Of the 16% who don’t graduate, 6% transfer elsewhere and 10% drop out, apparently due to academic difficulties most of the time.

Is there a problem here? Certainly not with the transfers. Nothing has been lost to the university when a student concludes that he’d be better off at another institution and decides to leave. One can hardly fault the administration for having admitted a student who later finds that UNC is not the ideal school.

With the students who drop out for academic reasons, however, we might ask why they were admitted in the first place. Bernadette Gray-Little, dean of the College of Arts and Sciences, suggests that UNC’s minimum GPA for admittance (1.5) is too low. I should think so.

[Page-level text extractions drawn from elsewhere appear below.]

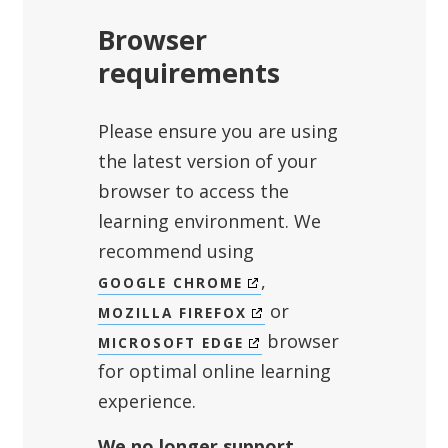
Browser
requirements
Please ensure you are using
the latest version of your
browser to access the
learning environment. We
recommend using
,
GOOGLE CHROME
or
MOZILLA FIREFOX
browser
MICROSOFT EDGE
for optimal online learning
experience.
We no longer support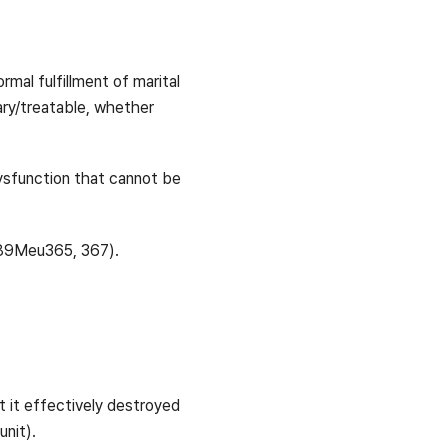
rmal fulfillment of marital
rary/treatable, whether
 dysfunction that cannot be
 89Meu365, 367).
 it effectively destroyed
unit).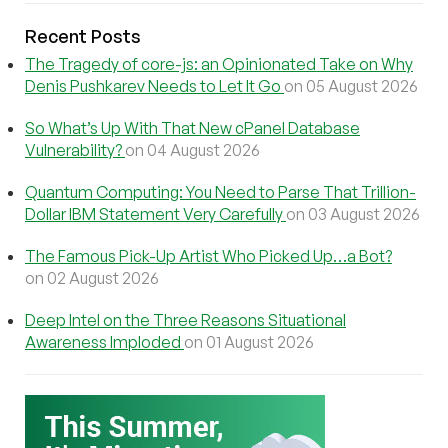
Recent Posts
The Tragedy of core-js: an Opinionated Take on Why
Denis Pushkarev Needs to Let It Go
on 05 August 2026
So What’s Up With That New cPanel Database
Vulnerability?
on 04 August 2026
Quantum Computing: You Need to Parse That Trillion-
Dollar IBM Statement Very Carefully
on 03 August 2026
The Famous Pick-Up Artist Who Picked Up…a Bot?
on 02 August 2026
Deep Intel on the Three Reasons Situational
Awareness Imploded
on 01 August 2026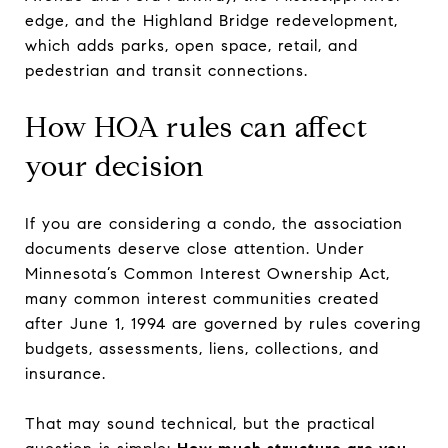
edge, and the Highland Bridge redevelopment,
which adds parks, open space, retail, and
pedestrian and transit connections.
How HOA rules can affect
your decision
If you are considering a condo, the association
documents deserve close attention. Under
Minnesota’s Common Interest Ownership Act,
many common interest communities created
after June 1, 1994 are governed by rules covering
budgets, assessments, liens, collections, and
insurance.
That may sound technical, but the practical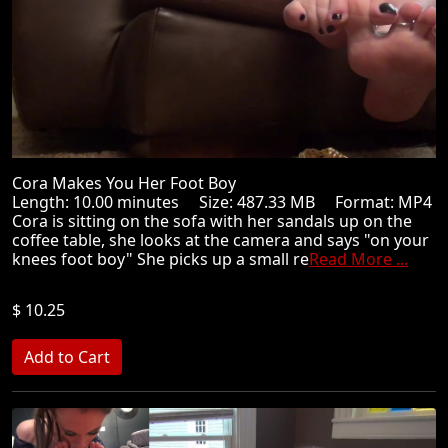
Cora Makes You Her Foot Boy
Length: 10.00 minutes Size: 487.33 MB Format: MP4
Cora is sitting on the sofa with her sandals up on the
coffee table, she looks at the camera and says "on your
knees foot boy" She picks up a small re
Read More ...
$ 10.25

It is rather surprising to learn that any student with only a 1.5 GPA would be considered, much less admitted, but evidently some are.

The funny thing about the article is the discussion about the reasons for academic failure. “Some went to rural high schools that offered no advanced classes, and some are first-generation college students.”

Excuse me, but there is an elephant in the room. Suggesting that the trouble here is rural high schools or first-generation students is really a stretch. Why won’t the UNC officials admit that their affirmative action policy allows in a lot of students who are not academically a fit for the school?